When GMs find such an issue, their best option is to attach some kind of cost to the ability that can’t be mitigated by time. In the Mage example, I often require PCs to fetch rare and expensive reagents before performing any ritual. If they want to brew up a super lightning bolt, they’ll have to venture into the spirit world and recover Zeus’s sandals first. That way the use of ritual magic is a reward for doing something cool, rather than an incentive to camp out in their basement for months at a time.
3. Players Cooperating With Each Other

Often, a system will seem perfectly balanced so long as it’s one PC against the world. But then you add more PCs, and things get complicated. In Changeling: The Lost, players have access to pledges, which are a kind of supernaturally enforced contract.* Pledges can be anything from a pact of friendship to a lifelong vow of vengeance against litterers. No matter the specifics, following a pledge grants powerful benefits, often in the form of permanent bumps to a character’s resources or other abilities.*
When dealing with an NPC, this is fairly balanced. Swearing to the Freehold Lord that you will be their lifelong ally might grant you several ranks in Fencing, but it also gives an NPC control over your actions. That’s not a decision to be made lightly. Who knows what the Freehold Lord might do with your oath of loyalty?
This isn’t a concern when you’re dealing with another player character. If you swear the same oath to another party member, you can get the benefit without worrying your oath will be abused. If it is, then you’re dealing with a PVP situation, which has its own list of problems.
Every changeling PC is surrounded by three to five other changelings with whom they can form pledges without fearing the consequences. The bonuses generated by this mechanic can be game breaking. Suddenly, every PC at the table is overflowing with money, allies, weapons, and anything else the pledge can grant.
This problem arises in social dynamics as well as game mechanics. Vampire: The Masquerade is meant to be a game of intrigue and plotting. Vampires scheme against each other and launch plans that take decades or centuries to bear fruit. When playing a vampire, you can’t trust anyone. Well, anyone except the other PCs. Again, unless the group is willing to delve into PVP, every vampire PC has a cadre of fellow bloodsuckers they know can be trusted.
That’s one reason so many Vampire games devolve into undead action movies. When the PCs can present a united front, they don’t have as much motivation to invest in all the wheeling and dealing the designers intended.
How to Address It
Designers must remember that the relationship between PCs will always be different than the relationship between a PC and an NPC, or even between two characters in a novel.
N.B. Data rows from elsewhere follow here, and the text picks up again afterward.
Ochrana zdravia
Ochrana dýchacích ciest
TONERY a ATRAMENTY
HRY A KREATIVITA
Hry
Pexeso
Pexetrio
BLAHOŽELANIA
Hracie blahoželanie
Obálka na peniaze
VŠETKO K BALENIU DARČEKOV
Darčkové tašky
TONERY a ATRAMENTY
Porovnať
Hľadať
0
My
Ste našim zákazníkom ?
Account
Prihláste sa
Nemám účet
Out-of-game social dynamics necessitate this difference. To some extent, most PC groups will act like a single unit as much as they act like individuals.
Armed with this knowledge, designers have two choices: They can either create abilities with the understanding that PCs will use them in cooperation with each other, or they can create a game that supports PCs treating each other the way they would an NPC. The first option is much easier. For designers who want to go the second route, I recommend looking to the Song of Ice and Fire game for inspiration. While it assumes the PCs are members of the same family, the rules allow for a more antagonistic relationship without devolving into the nastiness of traditional PVP.
GMs who are already holding a copy of Changeling or Vampire must take a more pragmatic approach. For mechanical issues, the solution is similar to dealing with downtime abuse: attach a cost that discourage rampant ability sharing within the party. The cost shouldn’t be too high; you don’t want to make it impossible for PCs to work together, but it should be enough to make players think. In the Changeling example, I impose a -1 to a PC’s maximum glamour* for each beneficial pledge the changeling holds. PCs can still make pledges with each other, but they’re less likely to go overboard with it.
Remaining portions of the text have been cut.